By now, you likely have a pretty good understanding of what *to wapper* means, if you like, even creating new sentences. Impressively, you probably didn't need me to explicitly tell you the definition; indeed, how many words in *this* sentence did you learn by reading a dictionary entry? We learn what words mean from their surrounding *contexts*.

This implies that even though it appears that the meaning of a word is intrinsic to the word, **some of the meaning of a word also exists in its context**.

Words, like notes on an instrument, do have their individual tones. But it is their relationship with each other—their interplay—that gives way to fuller music. Context enriches meaning.

So, take a context, \[\textrm{After running the marathon, I could barely keep my legs from ____________.}\] We should have a sense of what words could fill the blank. Much more likely to appear are words like *shaking*, *trembling*, and of course, *wappering*. Especially compared to nonsense like *pickled*, *big data*, or even *pickled big data*.

In short, the higher probability of appearing in this context corresponds to greater shared meaning. From this, we can deduce the distributional hypothesis: words that share *many* contexts tend to have similar meaning.

What does this mean for a computer trying to understand words?

Well, if it can estimate how likely a word is to appear in different contexts, then for most intents and purposes, the computer has learned the meaning of the word.^{1} Mathematically, we want to approximate the probability distribution of \[p(\textrm{ word } | \textrm{ context }) \quad\textrm{ or }\quad p(\textrm{ context }|\textrm{ word }).\]

Then, the next time the computer sees a specific context \(c\), it can just figure out which words have the highest probability of appearing, \(p(\textrm{ word }|\ c\ )\).

### Challenges

The straightforward and naive approach to approximating the probability distribution is:

- step 1: obtain a huge training corpus of texts,
- step 2: calculate the probability of each
`(word,context)`

pair within the corpus.

The underlying (bad) assumption? The probability distribution learned from the training corpus will approximate the theoretical distribution over all word-context pairs.

However, if we think about it, the number of contexts is so great that the computer will never see a vast majority of them. That is, many of the probabilities \(p(\textrm{ word } |\ c\ )\) will be computed to be 0. This is mostly a terrible approximation.

The problem we've run into is the **curse of dimensionality**. The number of possible contexts grows exponentially relative to the size of our vocabulary—when we *add* a new word to our vocabulary, we more or less *multiply* the number of contexts we can make.^{2}

We overcome the curse of dimensionality with *word embeddings*, otherwise known as **distributed representations of words**. Instead of focusing on words as individual entities to be trained one-by-one, we focus on the attributes or *features* that words share.

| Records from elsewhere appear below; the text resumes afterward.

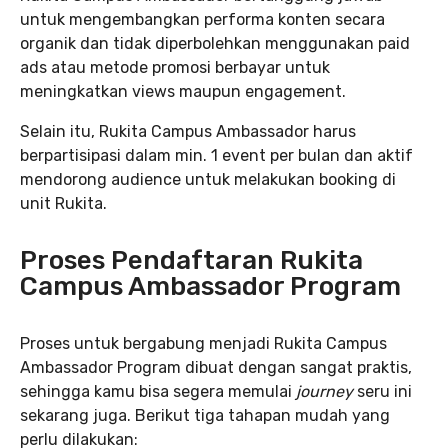
untuk mengembangkan performa konten secara
organik dan tidak diperbolehkan menggunakan paid
ads atau metode promosi berbayar untuk
meningkatkan views maupun engagement.
Selain itu, Rukita Campus Ambassador harus
berpartisipasi dalam min. 1 event per bulan dan aktif
mendorong audience untuk melakukan booking di
unit Rukita.
Proses Pendaftaran Rukita
Campus Ambassador Program
Proses untuk bergabung menjadi Rukita Campus
Ambassador Program dibuat dengan sangat praktis,
sehingga kamu bisa segera memulai
journey
seru ini
sekarang juga. Berikut tiga tahapan mudah yang
perlu dilakukan:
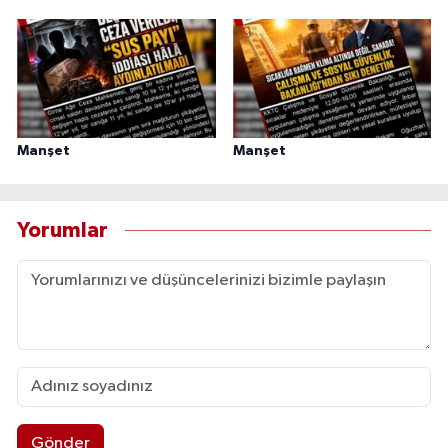
Manşet
Manşet
Yorumlar
Gönder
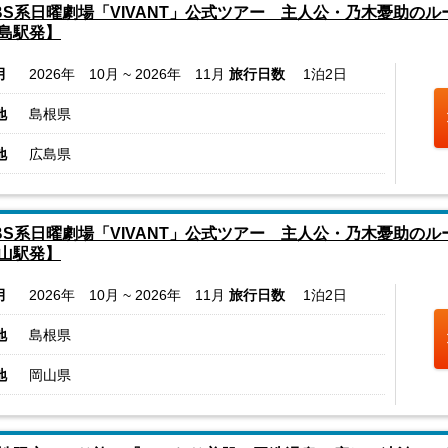
BS系日曜劇場「VIVANT」公式ツアー 主人公・乃木憂助の
島駅発】
月
2026年 10月 ~ 2026年 11月
旅行日数
1泊2日
地
島根県
地
広島県
BS系日曜劇場「VIVANT」公式ツアー 主人公・乃木憂助の
山駅発】
月
2026年 10月 ~ 2026年 11月
旅行日数
1泊2日
地
島根県
地
岡山県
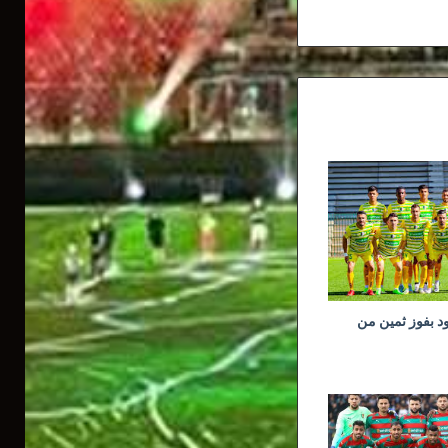
ود بفوز ثمين من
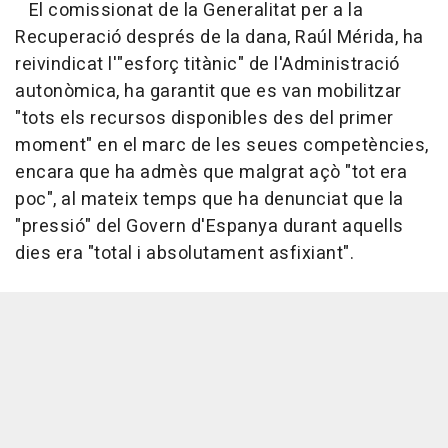
El comissionat de la Generalitat per a la
Recuperació després de la dana, Raúl Mérida, ha
reivindicat l'"esforç titànic" de l'Administració
autonòmica, ha garantit que es van mobilitzar
"tots els recursos disponibles des del primer
moment" en el marc de les seues competències,
encara que ha admès que malgrat açò "tot era
poc", al mateix temps que ha denunciat que la
"pressió" del Govern d'Espanya durant aquells
dies era "total i absolutament asfixiant".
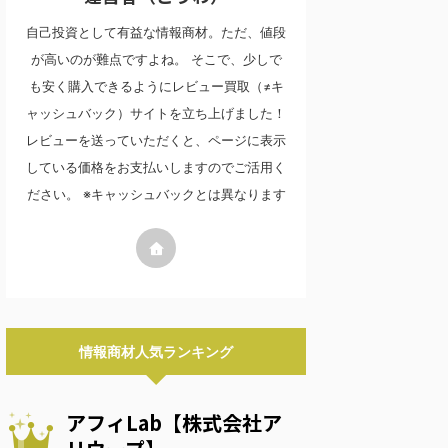
自己投資として有益な情報商材。ただ、値段
が高いのが難点ですよね。 そこで、少しで
も安く購入できるようにレビュー買取（≠キ
ャッシュバック）サイトを立ち上げました！
レビューを送っていただくと、ページに表示
している価格をお支払いしますのでご活用く
ださい。 ※キャッシュバックとは異なります
情報商材人気ランキング
アフィLab【株式会社ア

For example, *king* is a noun, singular and masculine. Of course, many words are masculine singular nouns. But as we add more features, we narrow down on the number of words satisfying each of those qualities.

Eventually, if we consider enough features, the collection of features a word satisfies will be distinct from that of any other word.^{3} This lets us uniquely represent words by their features. As a result, we can now train features instead of individual words.^{4}

This new type of algorithm would learn more along the lines of *in this context, nouns having such and such qualities are more likely to appear* instead of *we're more likely to see words X, Y, Z*. And since many words are nouns, each context teaches the algorithm a little bit about many words at once.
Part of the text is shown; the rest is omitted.